Had a 2.5-3.5 hr playing session yesterday. Got a lot of tips from better players around me and I did some intense drilling for one hour. Mainly movement and correcting a lot of my FH and BH strokes. Getting coaching really helps. Being tall and trying to stay low for practice was exhausting and my back and arm are incredibly sore.
My wrist seems to bend backwards when attempting my strokes, like my wrist automatically became a windshield wiper. I later figured out that I was gripping the paddle way too tightly and loosening it definitely helped the power I was getting. Explains why my forearm is insanely sore.
My stroke and focus on training close to the table made me realize how ill-equipped I am from mid to long range as I miss like over 30% of shots from that range. Going to drill this a lot tonight. Probably another 2 hour session and I'll completely pass out tonight haha.
I'm also extremely jealous of those that can squat down low and attempt a spinny forehand loop. I misread it and keep my paddle a little higher and the ball just bites down. I'll get used to this.
While it has limitations as a tool, try to use your swing trajectory as a guide for the ball. In broad terms, the shape of your stroke should guide the ball and also be used to adjust to the incoming spin.
As an upright player, I can speak about the value of being upright vs getting lower. The main value is being able to start below the ball for most strokes in order to get decent topspin. Because I have long arms, I can get away with being a bit more upright than I should be. However, nothing in life is free - when you are lower, your swing trajectories can have a more natural forward component than they would when you are upright, where more of your momentum will be upwards. That said, you can compensate for the swing planes. But you have to be aware of the tradeoffs because even as upright as I usually play, I sometimes have to get lower for service return and third balls against a certain kind/level of player as I can't generate the quality I need to against their ball trajectories or spin quality without it.

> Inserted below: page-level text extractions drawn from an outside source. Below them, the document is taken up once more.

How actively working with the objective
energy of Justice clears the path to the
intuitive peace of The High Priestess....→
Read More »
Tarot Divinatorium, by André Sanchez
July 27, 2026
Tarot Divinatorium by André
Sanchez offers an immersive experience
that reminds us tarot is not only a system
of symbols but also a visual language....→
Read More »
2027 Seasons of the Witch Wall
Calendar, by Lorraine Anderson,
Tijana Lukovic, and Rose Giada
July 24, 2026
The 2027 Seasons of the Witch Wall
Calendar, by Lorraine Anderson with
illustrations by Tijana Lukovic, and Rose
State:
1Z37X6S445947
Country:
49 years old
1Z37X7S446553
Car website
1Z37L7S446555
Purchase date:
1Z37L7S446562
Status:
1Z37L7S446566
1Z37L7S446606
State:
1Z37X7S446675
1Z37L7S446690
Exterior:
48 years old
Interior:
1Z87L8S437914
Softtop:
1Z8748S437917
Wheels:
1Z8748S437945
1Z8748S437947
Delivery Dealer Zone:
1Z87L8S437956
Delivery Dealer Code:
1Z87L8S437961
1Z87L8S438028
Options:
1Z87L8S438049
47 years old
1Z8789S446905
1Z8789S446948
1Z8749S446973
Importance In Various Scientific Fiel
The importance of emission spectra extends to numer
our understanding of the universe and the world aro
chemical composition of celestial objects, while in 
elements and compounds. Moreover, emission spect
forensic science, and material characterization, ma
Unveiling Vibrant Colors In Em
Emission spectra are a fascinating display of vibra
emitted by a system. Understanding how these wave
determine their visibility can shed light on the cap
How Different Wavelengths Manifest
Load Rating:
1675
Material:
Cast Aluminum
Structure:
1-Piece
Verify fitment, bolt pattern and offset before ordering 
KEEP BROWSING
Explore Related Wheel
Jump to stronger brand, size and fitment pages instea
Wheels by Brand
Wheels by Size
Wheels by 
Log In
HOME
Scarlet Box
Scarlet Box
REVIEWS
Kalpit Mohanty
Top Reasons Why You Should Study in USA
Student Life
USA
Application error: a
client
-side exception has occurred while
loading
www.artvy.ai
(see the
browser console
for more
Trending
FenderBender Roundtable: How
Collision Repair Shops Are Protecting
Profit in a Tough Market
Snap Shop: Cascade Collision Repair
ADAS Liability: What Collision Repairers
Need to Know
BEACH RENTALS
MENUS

The benefits of being low noted, I point this out because I see many players beating themselves up over playing upright, but not realizing that a lot of it can be compensated by adjusting your swing trajectory if you have the right mindset. And to me, many people who start learning later, especially with some of the issues you can get trying to stay low, should just learn to compensate with reasonable swing trajectories so that they don't find playing table tennis too painful. But to each his own, just need to help people be aware that you can play decent table tennis without being low all the time, though there are limits on what you can do with low balls when you are not low relative to the table.